When a user inputs: "Check the vehicle telemetry, provision a dashboard for the data, and build a detailing checklist for the weekend," the orchestrator executes a multi-threaded autonomous loop:

@garage-lead triggers read_obd2_telemetry() to assess the vehicle's cooling and exhaust metrics.
The agent dispatches @gcp-provisioner, which reads the cloud-native-standards skill and uses terraform_apply() to safely stand up an internal analytics dashboard on Google Cloud.
Simultaneously, @detailing-planner wakes up, calls query_inventory() to check available products, pulls the surface-prep-guidelines skill, and generates a precise step-by-step cleaning log—ensuring the interior APC teardown and the neutral pH exterior wash happen in the exact sequence required to avoid material damage.

OpenCode vs.
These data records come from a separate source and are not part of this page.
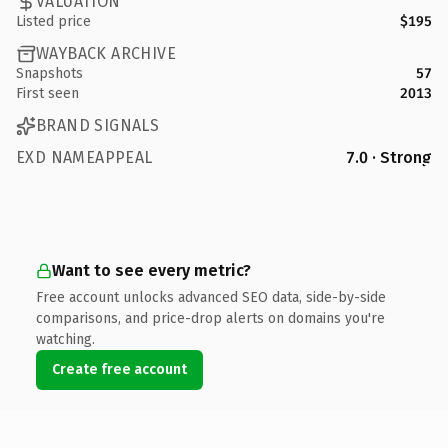
VALUATION
Listed price
$195
WAYBACK ARCHIVE
Snapshots
57
First seen
2013
BRAND SIGNALS
EXD NAMEAPPEAL
7.0 · Strong
Want to see every metric?
Free account unlocks advanced SEO data, side-by-side
comparisons, and price-drop alerts on domains you're
watching.
Create free account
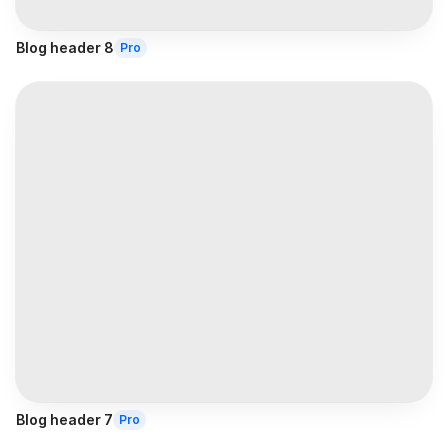
Blog header 8
Pro
Blog header 7
Pro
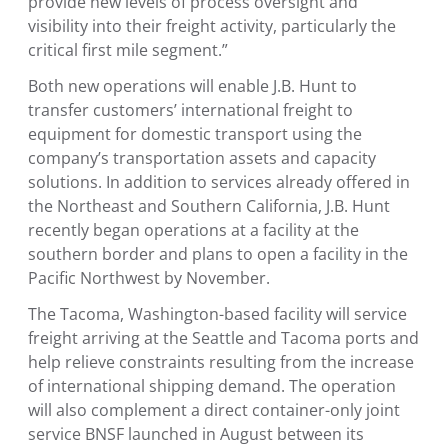
provide new levels of process oversight and
visibility into their freight activity, particularly the
critical first mile segment.”
Both new operations will enable J.B. Hunt to
transfer customers’ international freight to
equipment for domestic transport using the
company’s transportation assets and capacity
solutions. In addition to services already offered in
the Northeast and
Southern California
, J.B. Hunt
recently began operations at a facility at the
southern border and plans to open a facility in the
Pacific Northwest
by November.
The
Tacoma, Washington
-based facility will service
freight arriving at the
Seattle
and
Tacoma
ports and
help relieve constraints resulting from the increase
of international shipping demand. The operation
will also complement a direct container-only joint
service BNSF launched in August between its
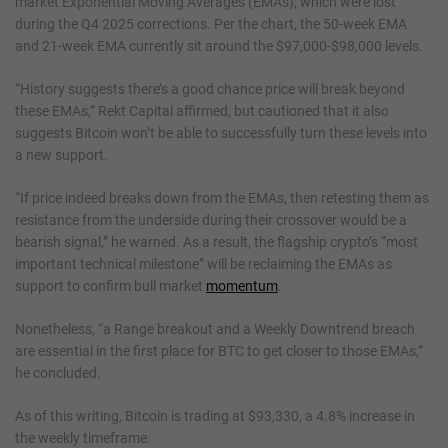
market Exponential Moving Averages (EMAs), which were lost
during the Q4 2025 corrections. Per the chart, the 50-week EMA
and 21-week EMA currently sit around the $97,000-$98,000 levels.
“History suggests there’s a good chance price will break beyond
these EMAs,” Rekt Capital affirmed, but cautioned that it also
suggests Bitcoin won’t be able to successfully turn these levels into
a new support.
“If price indeed breaks down from the EMAs, then retesting them as
resistance from the underside during their crossover would be a
bearish signal,” he warned. As a result, the flagship crypto’s “most
important technical milestone” will be reclaiming the EMAs as
support to confirm bull market
momentum
.
Nonetheless, “a Range breakout and a Weekly Downtrend breach
are essential in the first place for BTC to get closer to those EMAs,”
he concluded.
As of this writing, Bitcoin is trading at $93,330, a 4.8% increase in
the weekly timeframe.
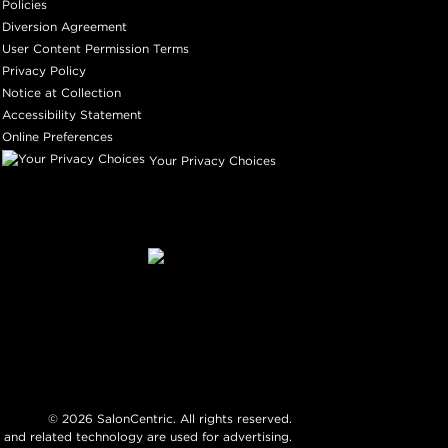
Policies
Diversion Agreement
User Content Permission Terms
Privacy Policy
Notice at Collection
Accessibility Statement
Online Preferences
Your Privacy Choices
©
2026
SalonCentric. All rights reserved.
 and related technology are used for advertising.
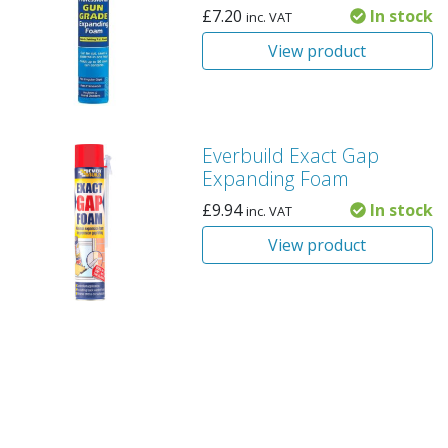
£
7.20
In stock
inc. VAT
View product
Everbuild Exact Gap
Expanding Foam
£
9.94
In stock
inc. VAT
View product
Claude Code: Quick Comparison

For engineering teams evaluating terminal-native automation, OpenCode and Anthropic's Claude Code share similar design principles, but their execution philosophies differ:

Architectural Component	OpenCode Framework	Claude Code CLI
Model Integration	Fully model-agnostic; supports 75+ cloud and local engines (Ollama, OpenRouter).	Proprietary ecosystem; heavily optimized for Anthropic's native Claude models.
The Skills Standard	Natively implements the cross-platform Agent Skills Open Standard (`SKILL.md`).	Developed the initial Agent Skills Open Standard for progressive token context reduction.
Tool Execution	Executes localized scripts, binary hooks, and raw shell commands out of the box.	Integrates heavily with the Model Context Protocol (MCP) to talk to local or remote servers.
Task Isolation	Relies on community plugins or wrapper workspaces (e.g., Superset) for multi-branch tasks.	Natively splits complex tasks into parallel executions using automated Git worktrees.

Summary

Modern software automation is shifting away from simple text completion toward structured agent networks. As demonstrated by the automated garage platform, separating high-level strategy (Primary Agents) from isolated research (Sub-agents), and pairing execution mechanics (Tools) with architectural rules (Skills) allows developers to step back from manual code writing and step into the role of a systems manager over a highly efficient AI factory.